Prevalent vertebral deformities are predictive of future clinical fractures independent of bone density. We used a Markov model with eight health states to estimate from the societal perspective the cost-effectiveness of using spine radiographs to identify postmenopausal women age 60 or older with one or more vertebral deformities and then treat them with anti-resorptive drug therapy to prevent fractures. We compared three strategies: 5 years of amino-bisphosphonate (alendronate) therapy for all, 5 years of alendronate therapy for only those with prevalent a radiographic vertebral deformity or no initial alendronate treatment. Lifetime direct medical and indirect costs, quality adjusted life years (QALYs) and incremental cost-effectiveness ratios (ICERs) were tracked.

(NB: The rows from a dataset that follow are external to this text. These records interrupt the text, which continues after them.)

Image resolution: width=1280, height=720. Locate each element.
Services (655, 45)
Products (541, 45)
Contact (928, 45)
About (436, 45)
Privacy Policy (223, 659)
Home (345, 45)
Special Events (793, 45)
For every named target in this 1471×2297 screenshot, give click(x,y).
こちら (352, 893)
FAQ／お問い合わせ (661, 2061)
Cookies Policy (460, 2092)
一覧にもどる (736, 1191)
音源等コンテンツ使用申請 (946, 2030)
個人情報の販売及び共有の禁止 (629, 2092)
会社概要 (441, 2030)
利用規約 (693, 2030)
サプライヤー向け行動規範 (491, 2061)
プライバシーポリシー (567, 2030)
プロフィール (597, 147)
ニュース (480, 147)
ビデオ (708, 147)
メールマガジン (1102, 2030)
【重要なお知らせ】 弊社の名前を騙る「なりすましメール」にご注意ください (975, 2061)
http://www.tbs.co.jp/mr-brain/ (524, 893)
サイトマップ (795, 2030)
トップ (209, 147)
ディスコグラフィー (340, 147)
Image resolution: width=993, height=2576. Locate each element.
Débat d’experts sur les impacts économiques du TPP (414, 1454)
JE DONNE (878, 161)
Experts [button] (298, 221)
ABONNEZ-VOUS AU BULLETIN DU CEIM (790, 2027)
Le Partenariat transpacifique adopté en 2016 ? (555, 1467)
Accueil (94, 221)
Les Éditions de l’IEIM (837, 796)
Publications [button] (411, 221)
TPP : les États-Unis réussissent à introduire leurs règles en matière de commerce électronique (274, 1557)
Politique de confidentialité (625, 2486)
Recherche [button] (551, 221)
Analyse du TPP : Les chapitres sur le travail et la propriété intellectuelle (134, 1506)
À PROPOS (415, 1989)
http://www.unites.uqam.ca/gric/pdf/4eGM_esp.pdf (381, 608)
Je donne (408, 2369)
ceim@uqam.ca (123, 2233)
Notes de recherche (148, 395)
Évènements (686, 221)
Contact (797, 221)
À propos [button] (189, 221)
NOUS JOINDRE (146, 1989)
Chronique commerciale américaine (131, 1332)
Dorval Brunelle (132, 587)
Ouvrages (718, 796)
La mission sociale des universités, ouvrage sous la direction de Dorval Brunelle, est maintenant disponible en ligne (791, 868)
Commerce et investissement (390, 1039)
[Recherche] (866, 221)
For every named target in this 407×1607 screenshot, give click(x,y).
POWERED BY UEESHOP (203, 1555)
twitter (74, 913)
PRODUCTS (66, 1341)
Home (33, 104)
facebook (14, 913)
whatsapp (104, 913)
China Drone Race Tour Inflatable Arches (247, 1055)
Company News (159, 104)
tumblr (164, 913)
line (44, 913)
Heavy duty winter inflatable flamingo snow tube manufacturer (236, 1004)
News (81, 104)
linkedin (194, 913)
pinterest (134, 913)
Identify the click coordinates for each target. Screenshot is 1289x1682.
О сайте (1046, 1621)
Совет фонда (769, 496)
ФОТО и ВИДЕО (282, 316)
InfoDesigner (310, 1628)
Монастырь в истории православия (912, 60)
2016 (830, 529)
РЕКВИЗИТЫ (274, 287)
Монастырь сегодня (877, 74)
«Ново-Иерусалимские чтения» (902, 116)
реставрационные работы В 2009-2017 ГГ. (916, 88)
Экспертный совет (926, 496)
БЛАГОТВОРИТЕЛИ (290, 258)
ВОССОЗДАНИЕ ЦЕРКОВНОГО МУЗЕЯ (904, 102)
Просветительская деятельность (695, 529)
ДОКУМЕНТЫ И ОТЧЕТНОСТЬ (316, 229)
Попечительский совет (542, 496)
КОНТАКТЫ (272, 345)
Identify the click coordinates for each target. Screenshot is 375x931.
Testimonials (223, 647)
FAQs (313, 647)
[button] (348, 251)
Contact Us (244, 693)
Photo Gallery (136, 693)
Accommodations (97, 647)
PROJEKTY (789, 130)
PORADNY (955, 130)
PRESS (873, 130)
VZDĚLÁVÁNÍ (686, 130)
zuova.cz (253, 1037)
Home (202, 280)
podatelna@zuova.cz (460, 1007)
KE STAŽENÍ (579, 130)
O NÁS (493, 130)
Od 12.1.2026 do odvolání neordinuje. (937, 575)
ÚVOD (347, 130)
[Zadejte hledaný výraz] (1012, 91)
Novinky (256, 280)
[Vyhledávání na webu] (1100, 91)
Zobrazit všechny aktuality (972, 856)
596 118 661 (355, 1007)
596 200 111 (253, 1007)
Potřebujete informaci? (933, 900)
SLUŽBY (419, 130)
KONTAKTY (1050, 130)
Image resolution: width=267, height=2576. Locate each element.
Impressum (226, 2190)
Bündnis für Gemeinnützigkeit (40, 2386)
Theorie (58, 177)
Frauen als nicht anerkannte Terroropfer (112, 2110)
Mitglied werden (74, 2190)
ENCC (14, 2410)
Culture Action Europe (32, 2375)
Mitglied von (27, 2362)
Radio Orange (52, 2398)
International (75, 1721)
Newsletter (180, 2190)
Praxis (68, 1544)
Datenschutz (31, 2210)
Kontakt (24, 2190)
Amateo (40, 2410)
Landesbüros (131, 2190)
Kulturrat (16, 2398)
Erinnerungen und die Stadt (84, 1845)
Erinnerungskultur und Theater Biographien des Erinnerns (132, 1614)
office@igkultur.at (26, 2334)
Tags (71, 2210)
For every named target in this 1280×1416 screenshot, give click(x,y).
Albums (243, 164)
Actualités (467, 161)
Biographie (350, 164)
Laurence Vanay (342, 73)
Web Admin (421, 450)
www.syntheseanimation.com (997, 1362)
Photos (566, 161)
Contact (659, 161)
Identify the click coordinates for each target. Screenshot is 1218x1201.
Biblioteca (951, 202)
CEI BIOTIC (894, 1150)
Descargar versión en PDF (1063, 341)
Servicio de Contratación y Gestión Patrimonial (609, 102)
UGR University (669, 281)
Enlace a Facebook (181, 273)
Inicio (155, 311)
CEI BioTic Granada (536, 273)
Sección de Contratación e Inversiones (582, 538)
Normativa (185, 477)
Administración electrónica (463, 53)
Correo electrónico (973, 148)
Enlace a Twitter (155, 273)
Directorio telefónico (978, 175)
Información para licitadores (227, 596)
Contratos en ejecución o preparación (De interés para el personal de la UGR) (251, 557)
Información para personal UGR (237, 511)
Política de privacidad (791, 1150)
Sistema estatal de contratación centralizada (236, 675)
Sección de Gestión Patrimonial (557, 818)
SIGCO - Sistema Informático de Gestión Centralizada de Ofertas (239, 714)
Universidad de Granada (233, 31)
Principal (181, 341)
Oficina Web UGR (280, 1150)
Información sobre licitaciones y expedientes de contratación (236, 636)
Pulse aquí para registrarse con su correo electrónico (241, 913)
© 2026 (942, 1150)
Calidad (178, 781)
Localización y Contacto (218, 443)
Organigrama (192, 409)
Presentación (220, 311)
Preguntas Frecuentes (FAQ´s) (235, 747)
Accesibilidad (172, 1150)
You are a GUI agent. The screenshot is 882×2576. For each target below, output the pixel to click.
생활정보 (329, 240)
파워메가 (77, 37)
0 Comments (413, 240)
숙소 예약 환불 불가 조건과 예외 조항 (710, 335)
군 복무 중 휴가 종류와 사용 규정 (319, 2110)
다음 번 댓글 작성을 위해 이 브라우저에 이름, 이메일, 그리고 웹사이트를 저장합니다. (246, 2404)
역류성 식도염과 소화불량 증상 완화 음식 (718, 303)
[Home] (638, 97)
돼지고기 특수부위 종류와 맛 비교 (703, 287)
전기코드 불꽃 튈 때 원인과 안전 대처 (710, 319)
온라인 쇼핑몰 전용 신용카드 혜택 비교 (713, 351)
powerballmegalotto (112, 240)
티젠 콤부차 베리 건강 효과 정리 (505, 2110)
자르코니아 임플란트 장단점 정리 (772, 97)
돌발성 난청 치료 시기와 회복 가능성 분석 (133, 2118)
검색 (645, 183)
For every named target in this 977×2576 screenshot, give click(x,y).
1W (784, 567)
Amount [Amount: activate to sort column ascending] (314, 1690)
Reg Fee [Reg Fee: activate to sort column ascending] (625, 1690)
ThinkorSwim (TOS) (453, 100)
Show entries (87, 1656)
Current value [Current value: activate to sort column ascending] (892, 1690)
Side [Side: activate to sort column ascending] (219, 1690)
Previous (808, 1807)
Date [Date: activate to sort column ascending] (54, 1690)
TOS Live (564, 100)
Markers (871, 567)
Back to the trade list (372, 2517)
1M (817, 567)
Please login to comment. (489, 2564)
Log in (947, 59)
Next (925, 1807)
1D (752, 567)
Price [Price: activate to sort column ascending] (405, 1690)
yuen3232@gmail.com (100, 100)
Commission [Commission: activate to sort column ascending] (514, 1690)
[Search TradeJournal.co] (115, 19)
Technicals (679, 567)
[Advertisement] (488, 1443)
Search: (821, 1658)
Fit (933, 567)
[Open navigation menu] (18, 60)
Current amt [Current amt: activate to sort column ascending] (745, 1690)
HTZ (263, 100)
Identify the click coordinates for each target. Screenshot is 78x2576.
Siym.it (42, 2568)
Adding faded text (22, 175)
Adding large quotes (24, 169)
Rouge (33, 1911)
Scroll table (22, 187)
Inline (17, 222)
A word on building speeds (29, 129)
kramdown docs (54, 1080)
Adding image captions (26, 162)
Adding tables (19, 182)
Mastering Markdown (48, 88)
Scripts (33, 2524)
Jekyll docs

For women with one or more prevalent vertebral deformities, the costs per QALY gained ranged from 5,084 dollars (for an 80 year old with a T-score of -2.4) to 61,192 dollars (for a 60 year old with a T-score of -1.0). For women without prevalent vertebral deformity, the costs per QALY gained ranged from 41,897 dollars (for a 60 year old with a T-score of -2.4) to 166,219 dollars (for an 80 year old with a T-score of -1.0). These results were modestly sensitive to reasonable changes in fracture rates, disutility, discount rates and assumptions about the accuracy of spinal radiographs for detecting vertebral deformity. Assuming a societal willingness to pay per QALY gained of 50,000 dollars, the strategy of performing spine radiographs in post-menopausal osteopenic women with T-scores at or below -1.5 and treating those with 1 or more prevalent vertebral deformities is likely to be cost-effective. However, further research on the accuracy of vertebral deformity ascertainment from routine clinical radiographs and on the efficacy of amino-bisphosphonate drugs for reducing the risk of non-vertebral fractures in osteopenic women is needed to define more precisely the subset of osteopenic post-menopausal women in whom use of spinal radiographs is most cost-effective.
普遍存在的椎体畸形可独立于骨密度预测未来的临床骨折。我们使用了一个具有八种健康状态的马尔可夫模型,从社会角度评估利用脊柱X光片识别60岁及以上有一处或多处椎体畸形的绝经后女性,然后用抗吸收药物治疗以预防骨折的成本效益。我们比较了三种策略:对所有人进行5年的氨基双膦酸盐(阿仑膦酸盐)治疗、仅对有明显椎体畸形的人进行5年的阿仑膦酸盐治疗或不进行初始阿仑膦酸盐治疗。跟踪了终身直接医疗和间接成本、质量调整生命年(QALY)和增量成本效益比(ICER)。对于有一处或多处明显椎体畸形的女性,每获得一个QALY的成本从5084美元(对于一名80岁、T值为-2.4的女性)到61192美元(对于一名60岁、T值为-1.0 的女性)不等。对于没有明显椎体畸形的女性,每获得一个QALY的成本从41897美元(对于一名60岁、T值为-2.4的女性)到166219美元(对于一名80岁、T值为-1.0的女性)不等。这些结果对骨折率、失用性、贴现率以及关于脊柱X光片检测椎体畸形准确性的假设的合理变化有适度的敏感性。假设社会愿意为每个获得的QALY支付50000美元,对T值在-1.5及以下的绝经后骨质减少女性进行脊柱X光检查并治疗有一处或多处明显椎体畸形的女性的策略可能具有成本效益。然而,需要进一步研究从常规临床X光片确定椎体畸形的准确性以及氨基双膦酸盐药物降低骨质减少女性非椎体骨折风险的疗效,以更精确地确定使用脊柱X光片最具成本效益的骨质减少绝经后女性亚组。